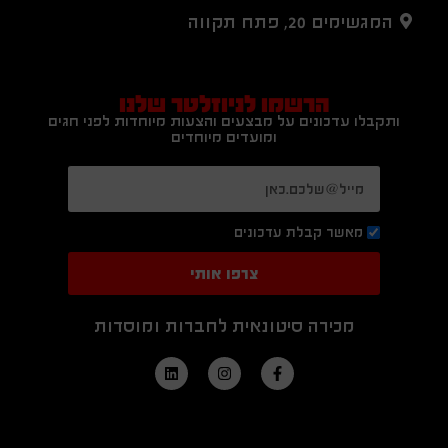
המגשימים 20, פתח תקווה
הרשמו לניוזלטר שלנו
ותקבלו עדכונים על מבצעים והצעות מיוחדות לפני חגים
ומועדים מיוחדים
מאשר קבלת עדכונים
צרפו אותי
מכירה סיטונאית לחברות ומוסדות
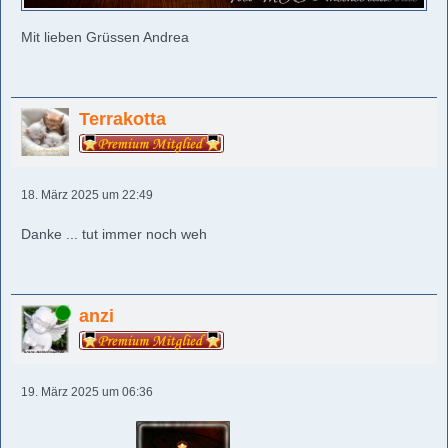
Mit lieben Grüssen Andrea
Terrakotta
18. März 2025 um 22:49
Danke ... tut immer noch weh
Online
anzi
19. März 2025 um 06:36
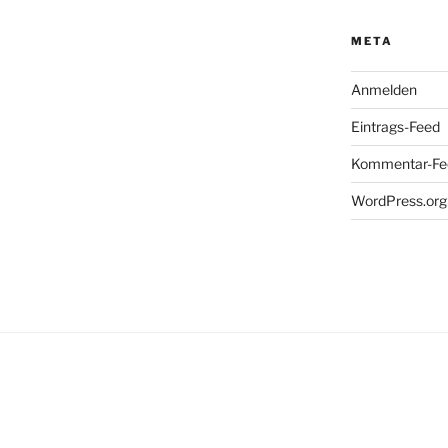
META
Anmelden
Eintrags-Feed
Kommentar-Fe
WordPress.org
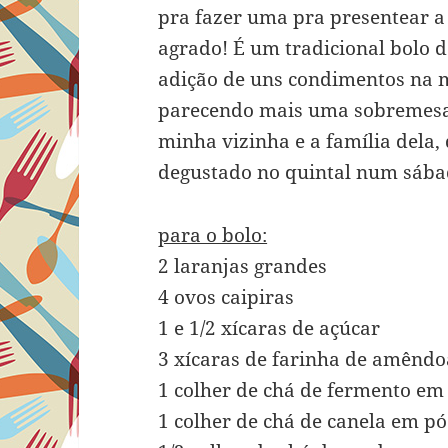
pra fazer uma pra presentear a
agrado! É um tradicional bolo d
adição de uns condimentos na m
parecendo mais uma sobremesa 
minha vizinha e a família dela
degustado no quintal num sábad
para o bolo:
2 laranjas grandes
4 ovos caipiras
1 e 1/2 xícaras de açúcar
3 xícaras de farinha de amêndo
1 colher de chá de fermento em
1 colher de chá de canela em pó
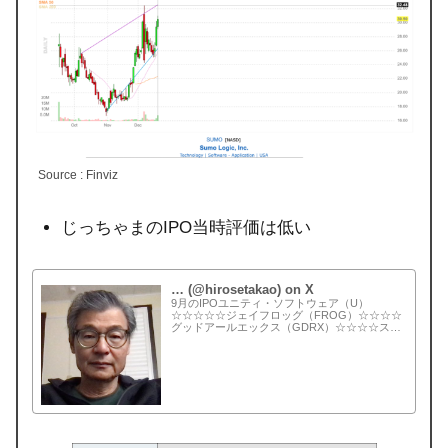
Source : Finviz
じっちゃまのIPO当時評価は低い
… (@hirosetakao) on X
9月のIPOユニティ・ソフトウェア（U）
☆☆☆☆☆ジェイフロッグ（FROG）☆☆☆☆
グッドアールエックス（GDRX）☆☆☆☆スノ
ーフレーク（SNOW）☆☆アムウェル
（AMWL）☆スモー・ロジック(SUMO)☆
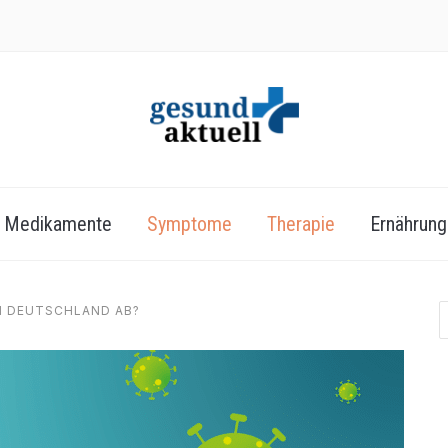
Medikamente
Symptome
Therapie
Ernährung
IN DEUTSCHLAND AB?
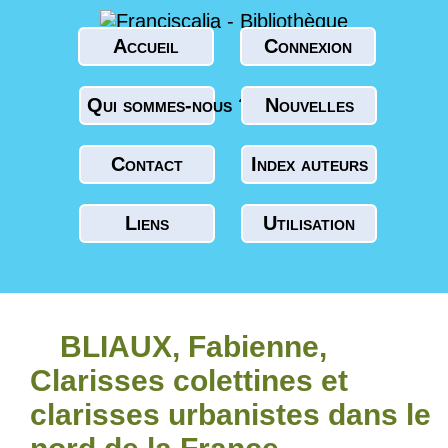
Accueil
Connexion
Qui sommes-nous ?
Nouvelles
Contact
Index auteurs
Liens
Utilisation
BLIAUX, Fabienne,
Clarisses colettines et
clarisses urbanistes dans le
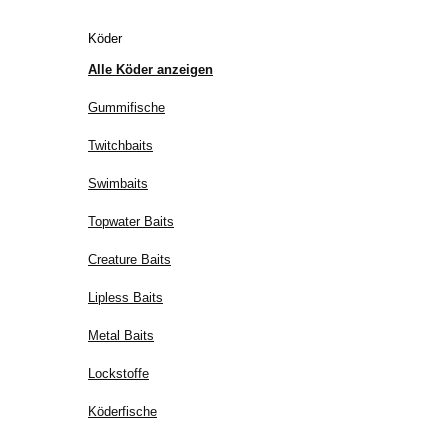
Köder
Alle Köder anzeigen
Gummifische
Twitchbaits
Swimbaits
Topwater Baits
Creature Baits
Lipless Baits
Metal Baits
Lockstoffe
Köderfische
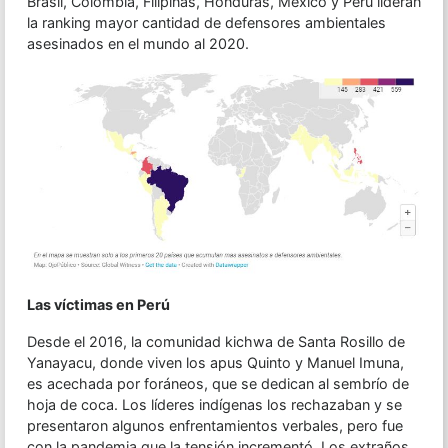
Brasil, Colombia, Filipinas, Honduras, México y Perú lideran
la ranking mayor cantidad de defensores ambientales
asesinados en el mundo al 2020.
Las víctimas en Perú
Desde el 2016, la comunidad kichwa de Santa Rosillo de
Yanayacu, donde viven los apus Quinto y Manuel Imuna,
es acechada por foráneos, que se dedican al sembrío de
hoja de coca. Los líderes indígenas los rechazaban y se
presentaron algunos enfrentamientos verbales, pero fue
con la pandemia que la tensión incrementó. Los extraños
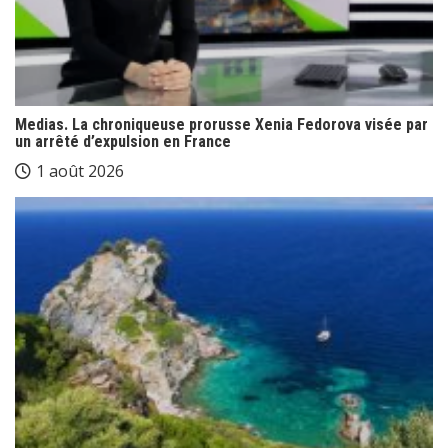
Medias. La chroniqueuse prorusse Xenia Fedorova visée par
un arrêté d’expulsion en France
1 août 2026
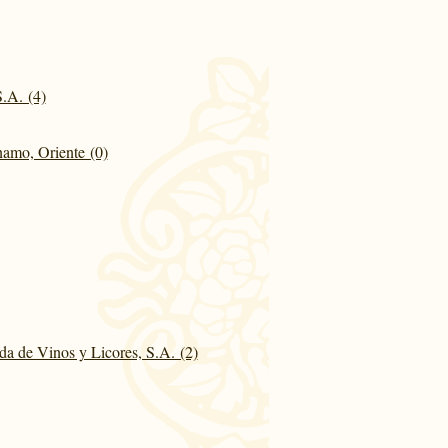
.A. (4)
amo, Oriente (0)
da de Vinos y Licores, S.A. (2)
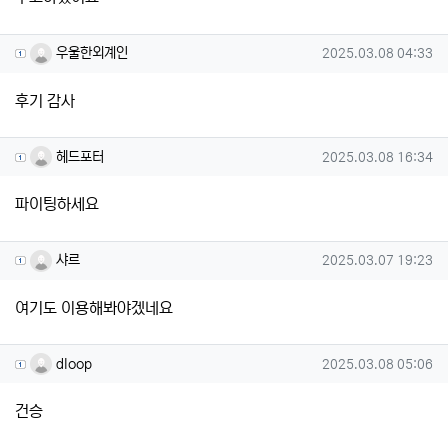
우울한외계인님의 댓글
작성일
우울한외계인
2025.03.08 04:33
후기 감사
헤드포터님의 댓글
작성일
헤드포터
2025.03.08 16:34
파이팅하세요
샤르님의 댓글
작성일
샤르
2025.03.07 19:23
여기도 이용해봐야겠네요
dloop님의 댓글
작성일
dloop
2025.03.08 05:06
건승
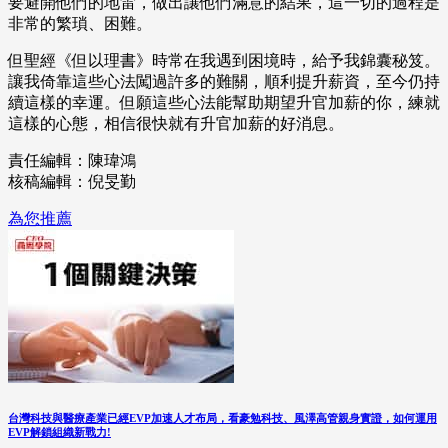
要避開他們的地雷，做出讓他們滿意的結果，這一切的過程是
非常的繁瑣、困難。
但聖經《但以理書》時常在我遇到困境時，給予我錦囊秘笈。
讓我倚靠這些心法闖過許多的難關，順利提升薪資，至今仍持
續這樣的幸運。但願這些心法能幫助期望升官加薪的你，練就
這樣的心態，相信很快就有升官加薪的好消息。
責任編輯：陳瑋鴻
核稿編輯：倪旻勤
為您推薦
台灣科技與醫療產業已經EVP加速人才布局，看豪勉科技、風澤高管親身實證，如何運用
EVP解鎖組織新戰力!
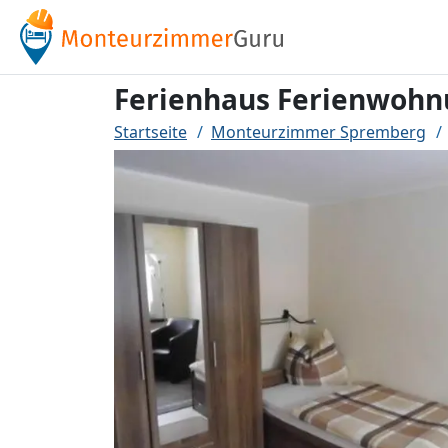
Ferienhaus Ferienwohn
Startseite
Monteurzimmer Spremberg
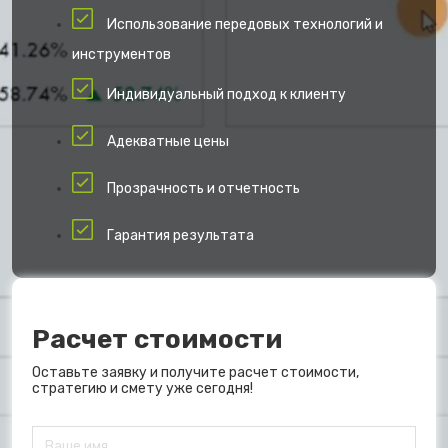
Использование передовых технологий и
инструментов
Индивидуальный подход к клиенту
Адекватные цены
Прозрачность и отчетность
Гарантия результата
Расчет стоимости
Оставьте заявку и получите расчет стоимости,
стратегию и смету уже сегодня!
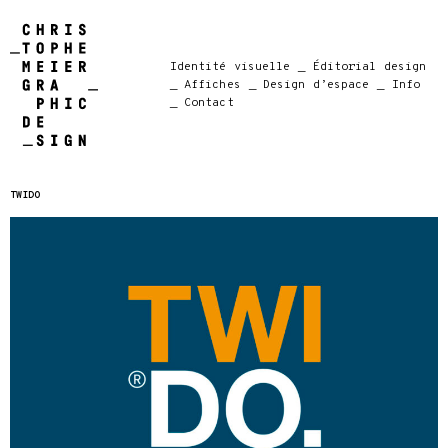
Identité visuelle
_ Éditorial design
_ Affiches
_ Design d’espace
_ Info
_ Contact
TWIDO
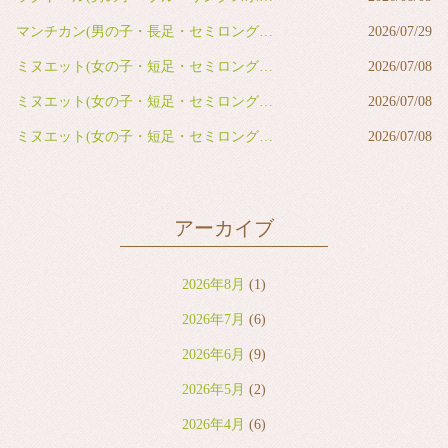
マンチカン(男の子・長足・セミロング・レッドタビー&ホワイト)
2026/07/29
ミヌエット(女の子・短足・セミロング・ブルー&ホワイト)
2026/07/08
ミヌエット(女の子・短足・セミロング・ブルー&ホワイト)
2026/07/08
ミヌエット(女の子・短足・セミロング・ブラウンタビー&ホワイト)
2026/07/08
アーカイブ
2026年8月
(1)
2026年7月
(6)
2026年6月
(9)
2026年5月
(2)
2026年4月
(6)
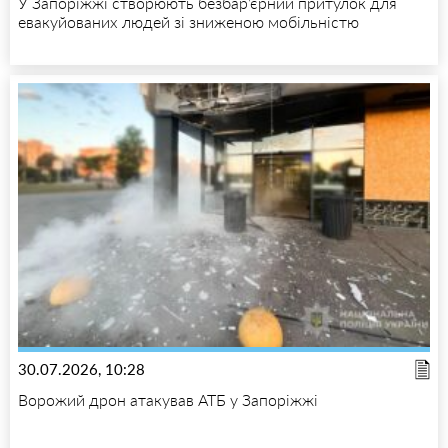
У Запоріжжі створюють безбар’єрний притулок для
евакуйованих людей зі зниженою мобільністю
30.07.2026, 10:28
Ворожий дрон атакував АТБ у Запоріжжі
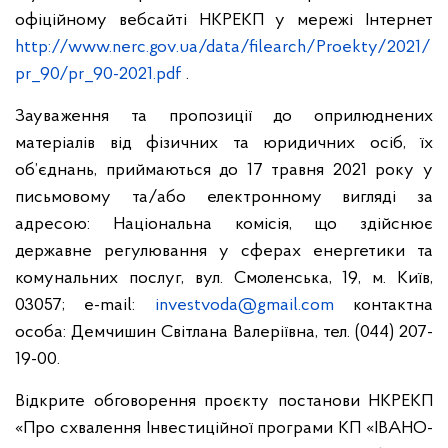
офіційному вебсайті НКРЕКП у мережі Інтернет
http://www.nerc.gov.ua/data/filearch/Proekty/2021/
pr_90/pr_90-2021.pdf
.
Зауваження та пропозиції до оприлюднених
матеріалів від фізичних та юридичних осіб, їх
об’єднань, приймаються до 17 травня 2021 року у
письмовому та/або електронному вигляді за
адресою: Національна комісія, що здійснює
державне регулювання у сферах енергетики та
комунальних послуг, вул. Смоленська, 19, м. Київ,
03057; e-mail:
investvoda@gmail.com
контактна
особа: Демчишин Світлана Валеріївна, тел. (044) 207-
19-00.
Відкрите обговорення проєкту постанови НКРЕКП
«Про схвалення Інвестиційної програми КП «ІВАНО-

◆ ◆ ◆ ◆ ◆

■ Your task ■
The answer must be the full listing, exact in every line, with the pictures removed.

■ Task solution ■
המגשימים 20, פתח תקווה
הרשמו לניוזלטר שלנו
ותקבלו עדכונים על מבצעים והצעות מיוחדות לפני חגים
ומועדים מיוחדים
מאשר קבלת עדכונים
צרפו אותי
מכירה סיטונאית לחברות ומוסדות
Mit lieben Grüssen Andrea
Terrakotta
18. März 2025 um 22:49
Danke ... tut immer noch weh
Online
anzi
19. März 2025 um 06:36
META
Anmelden
Eintrags-Feed
Kommentar-Fe
WordPress.org
pra fazer uma pra presentear a
agrado! É um tradicional bolo d
adição de uns condimentos na m
parecendo mais uma sobremesa 
minha vizinha e a família dela
degustado no quintal num sábad
para o bolo:
2 laranjas grandes
4 ovos caipiras
1 e 1/2 xícaras de açúcar
3 xícaras de farinha de amêndo
1 colher de chá de fermento em
1 colher de chá de canela em pó
Source : Finviz
じっちゃまのIPO当時評価は低い
… (@hirosetakao) on X
9月のIPOユニティ・ソフトウェア（U）
☆☆☆☆☆ジェイフロッグ（FROG）☆☆☆☆
グッドアールエックス（GDRX）☆☆☆☆スノ
ーフレーク（SNOW）☆☆アムウェル
（AMWL）☆スモー・ロジック(SUMO)☆
Medikamente
Symptome
Therapie
Ernährung
IN DEUTSCHLAND AB?
Accueil
Connexion
Qui sommes-nous ?
Nouvelles
Contact
Index auteurs
Liens
Utilisation
BLIAUX, Fabienne,
Clarisses colettines et
clarisses urbanistes dans le
Köder
Alle Köder anzeigen
Gummifische
Twitchbaits
Swimbaits
Topwater Baits
Creature Baits
Lipless Baits
Metal Baits
Lockstoffe
Köderfische
Brasil, Colombia, Filipinas, Honduras, México y Perú lideran
la ranking mayor cantidad de defensores ambientales
asesinados en el mundo al 2020.
Las víctimas en Perú
Desde el 2016, la comunidad kichwa de Santa Rosillo de
Yanayacu, donde viven los apus Quinto y Manuel Imuna,
es acechada por foráneos, que se dedican al sembrío de
hoja de coca. Los líderes indígenas los rechazaban y se
presentaron algunos enfrentamientos verbales, pero fue
con la pandemia que la tensión incrementó. Los extraños
Medias. La chroniqueuse prorusse Xenia Fedorova visée par
un arrêté d’expulsion en France
1 août 2026
.A. (4)
amo, Oriente (0)
da de Vinos y Licores, S.A. (2)
우울한외계인님의 댓글
작성일
우울한외계인
2025.03.08 04:33
후기 감사
헤드포터님의 댓글
작성일
헤드포터
2025.03.08 16:34
파이팅하세요
샤르님의 댓글
작성일
샤르
2025.03.07 19:23
여기도 이용해봐야겠네요
dloop님의 댓글
작성일
dloop
2025.03.08 05:06
건승
要避開他們的地雷，做出讓他們滿意的結果，這一切的過程是
非常的繁瑣、困難。
但聖經《但以理書》時常在我遇到困境時，給予我錦囊秘笈。
讓我倚靠這些心法闖過許多的難關，順利提升薪資，至今仍持
續這樣的幸運。但願這些心法能幫助期望升官加薪的你，練就
這樣的心態，相信很快就有升官加薪的好消息。
責任編輯：陳瑋鴻
核稿編輯：倪旻勤
為您推薦
台灣科技與醫療產業已經EVP加速人才布局，看豪勉科技、風澤高管親身實證，如何運用
EVP解鎖組織新戰力!
Ferienhaus Ferienwohn
Startseite
Monteurzimmer Spremberg
Использование передовых технологий и
инструментов
Индивидуальный подход к клиенту
Адекватные цены
Прозрачность и отчетность
Гарантия результата
Расчет стоимости
Оставьте заявку и получите расчет стоимости,
стратегию и смету уже сегодня!
Identité visuelle
_ Éditorial design
_ Affiches
_ Design d’espace
_ Info
_ Contact
TWIDO
マンチカン(男の子・長足・セミロング・レッドタビー&ホワイト)
2026/07/29
ミヌエット(女の子・短足・セミロング・ブルー&ホワイト)
2026/07/08
ミヌエット(女の子・短足・セミロング・ブルー&ホワイト)
2026/07/08
ミヌエット(女の子・短足・セミロング・ブラウンタビー&ホワイト)
2026/07/08
アーカイブ
2026年8月
(1)
2026年7月
(6)
2026年6月
(9)
2026年5月
(2)
2026年4月
(6)
У Запоріжжі створюють безбар’єрний притулок для
евакуйованих людей зі зниженою мобільністю
30.07.2026, 10:28
Ворожий дрон атакував АТБ у Запоріжжі
офіційному вебсайті НКРЕКП у мережі Інтернет
http://www.nerc.gov.ua/data/filearch/Proekty/2021/
pr_90/pr_90-2021.pdf
.
Зауваження та пропозиції до оприлюднених
матеріалів від фізичних та юридичних осіб, їх
об’єднань, приймаються до 17 травня 2021 року у
письмовому та/або електронному вигляді за
адресою: Національна комісія, що здійснює
державне регулювання у сферах енергетики та
комунальних послуг, вул. Смоленська, 19, м. Київ,
03057; e-mail:
investvoda@gmail.com
контактна
особа: Демчишин Світлана Валеріївна, тел. (044) 207-
19-00.
Відкрите обговорення проєкту постанови НКРЕКП
«Про схвалення Інвестиційної програми КП «ІВАНО-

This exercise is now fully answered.